Your task -> Could you filter the records below and return each line that holds "boxes"?
══════════
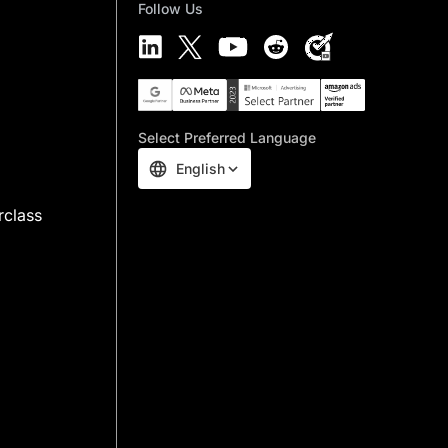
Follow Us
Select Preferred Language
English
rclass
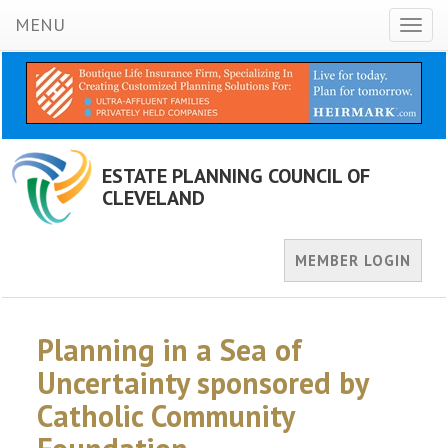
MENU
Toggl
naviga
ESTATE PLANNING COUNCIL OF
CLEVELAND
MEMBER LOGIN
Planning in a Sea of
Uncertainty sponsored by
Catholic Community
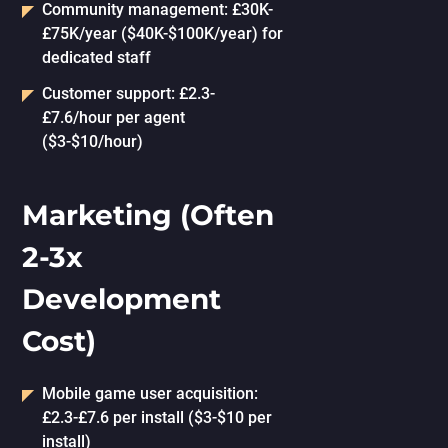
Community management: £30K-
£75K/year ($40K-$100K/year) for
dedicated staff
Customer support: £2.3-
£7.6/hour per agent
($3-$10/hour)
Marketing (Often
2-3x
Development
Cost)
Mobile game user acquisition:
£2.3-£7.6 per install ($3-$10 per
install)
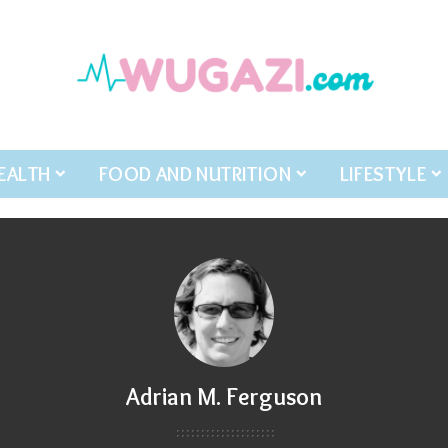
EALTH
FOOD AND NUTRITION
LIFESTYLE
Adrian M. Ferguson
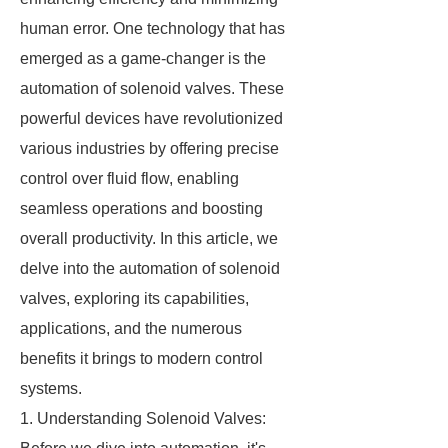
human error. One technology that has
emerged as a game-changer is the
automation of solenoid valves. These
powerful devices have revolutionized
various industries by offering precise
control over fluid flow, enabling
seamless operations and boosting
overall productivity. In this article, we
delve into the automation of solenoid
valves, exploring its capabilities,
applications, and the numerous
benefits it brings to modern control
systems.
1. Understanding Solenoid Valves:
══════════
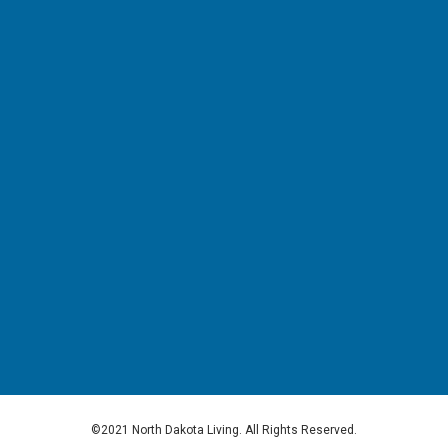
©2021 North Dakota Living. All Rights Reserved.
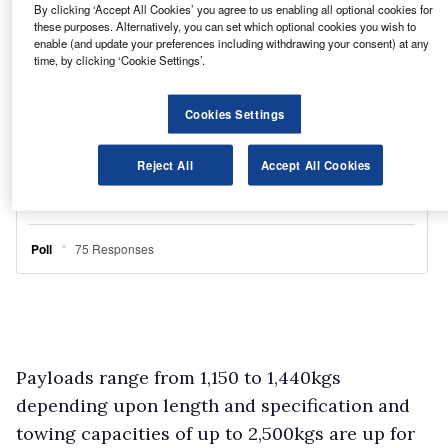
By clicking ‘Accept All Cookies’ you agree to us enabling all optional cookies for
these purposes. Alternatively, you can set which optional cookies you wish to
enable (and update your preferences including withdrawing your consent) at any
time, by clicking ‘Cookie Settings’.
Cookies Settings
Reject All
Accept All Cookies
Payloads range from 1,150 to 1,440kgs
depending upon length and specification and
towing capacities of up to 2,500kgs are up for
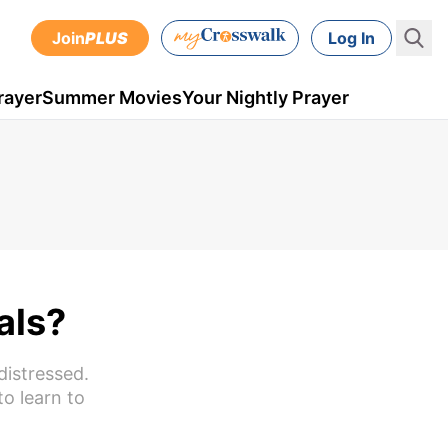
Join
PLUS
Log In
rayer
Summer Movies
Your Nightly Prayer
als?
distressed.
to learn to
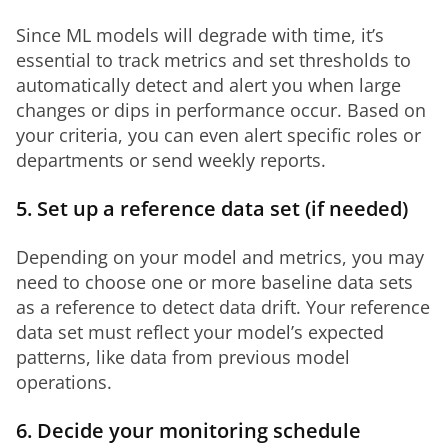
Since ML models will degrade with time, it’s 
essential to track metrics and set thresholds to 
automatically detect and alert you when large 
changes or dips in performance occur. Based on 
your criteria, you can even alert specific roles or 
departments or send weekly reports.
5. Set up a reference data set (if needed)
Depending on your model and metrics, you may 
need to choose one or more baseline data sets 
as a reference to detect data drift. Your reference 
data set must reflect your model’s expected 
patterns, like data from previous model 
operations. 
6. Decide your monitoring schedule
══════════
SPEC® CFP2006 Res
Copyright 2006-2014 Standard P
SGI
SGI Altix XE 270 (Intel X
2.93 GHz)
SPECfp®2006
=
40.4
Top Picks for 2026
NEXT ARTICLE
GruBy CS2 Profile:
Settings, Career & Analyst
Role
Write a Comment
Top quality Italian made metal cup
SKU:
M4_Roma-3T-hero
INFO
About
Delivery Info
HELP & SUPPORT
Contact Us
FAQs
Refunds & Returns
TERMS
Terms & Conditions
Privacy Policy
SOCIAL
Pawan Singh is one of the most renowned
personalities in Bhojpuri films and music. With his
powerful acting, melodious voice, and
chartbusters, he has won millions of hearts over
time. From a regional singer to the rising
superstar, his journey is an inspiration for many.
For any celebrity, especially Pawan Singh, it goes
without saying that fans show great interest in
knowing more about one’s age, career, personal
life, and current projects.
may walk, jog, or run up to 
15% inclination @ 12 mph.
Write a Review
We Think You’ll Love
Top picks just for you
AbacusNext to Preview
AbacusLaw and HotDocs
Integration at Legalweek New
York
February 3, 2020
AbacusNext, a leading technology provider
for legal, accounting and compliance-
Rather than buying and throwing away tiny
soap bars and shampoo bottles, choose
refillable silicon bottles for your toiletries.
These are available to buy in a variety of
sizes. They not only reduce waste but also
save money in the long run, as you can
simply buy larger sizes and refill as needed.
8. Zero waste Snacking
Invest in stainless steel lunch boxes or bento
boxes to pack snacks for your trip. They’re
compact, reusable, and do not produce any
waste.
══════════
Output of the task ->
Invest in stainless steel lunch boxes or bento
boxes to pack snacks for your trip. They’re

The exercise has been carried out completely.